Debe rondar los setenta. Todas las mañanas me lo encuentro cuando voy camino del trabajo, con su sombrero y un chaleco naranja de obra. Apenas a cincuenta metros de casa hay un colegio. A eso de las ocho aparecen niños de todos los rincones, bien forrados con impermeables y botas de agua, que van hablando con sus padres en media docena de idiomas. Todos confluyen en un paso de cebra frente a la entrada de la escuela. Allí está siempre, llueva o no, el individuo del chaleco con sus gafas metálicas, su pelo blanco y su cara de persona que tiene un buen motivo para madrugar y vestirse. Cuando llega un grupo de niños, el hombre se planta en el paso de cebra, dando la espalda al tráfico, abre sus brazos en cruz y muestra a los coches una señal de stop. Así, arropando el cruce de los críos y dando un centenar de buenos días, el tipo conserva el aspecto saludable y feliz de viejo guardián de la tribu.

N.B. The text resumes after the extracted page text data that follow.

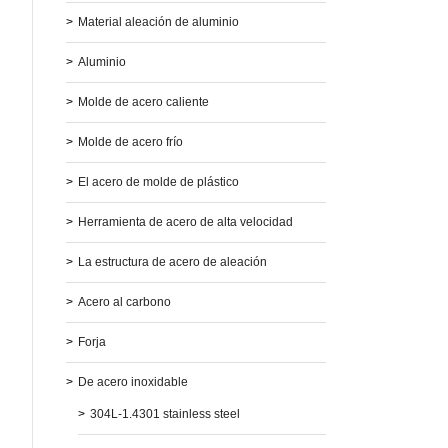
>
Material aleación de aluminio
>
Aluminio
>
Molde de acero caliente
>
Molde de acero frío
>
El acero de molde de plástico
>
Herramienta de acero de alta velocidad
>
La estructura de acero de aleación
>
Acero al carbono
>
Forja
>
De acero inoxidable
>
304L-1.4301 stainless steel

Mi camino sigue por un parque. A ella la veo menos, creo que depende de cómo esté el día o de las reservas de pan duro que haya acumulado. Jubilada, pequeña, abrigo azul. Su sitio es una pradera rodeada de árboles altos, con los zapatos enterrados en la hierba; allí esparce migas. La cosa no sería extraña salvo por el detalle de que en lugar de palomas, no muy abundantes por aquí, las aves que alimenta la buena mujer son cuervos del tamaño de gallinas. El primer día la imagen me pareció terrorífica: una anciana rodeada por decenas de pajarracos negros que parecían a punto de saltar sobre sus ojos. La viva representación del miedo. Después me he acostumbrado y dejado a un lado los refranes populares, los poemas de Poe y aquella película de Hitchcock, y sólo veo a una mujer feliz (por no hablar de los cuervos).

Ya cerca de la oficina está el sin techo. No sé de dónde es porque sólo dice bonjour con el acento al final de la palabra. Se sienta delante de una panadería, en un escalón, y pide limosna con un vaso de papel. Cuando no saluda, canturrea bajito. Si llueve, no busca refugio. Mira a la gente, al tráfico, al cambio de colores del semáforo y huele el aroma del pan fresco cada vez que un cliente entra a la tienda. No me atrevería a decir que es feliz, pero que me maten si no lo parece. Dos viejos y un vagabundo parecen tener el secreto. Tal vez la vida sólo consista en encontrar tu sitio. El paso de cebra, la pradera de los cuervos y el escalón de la panadería ya están ocupados.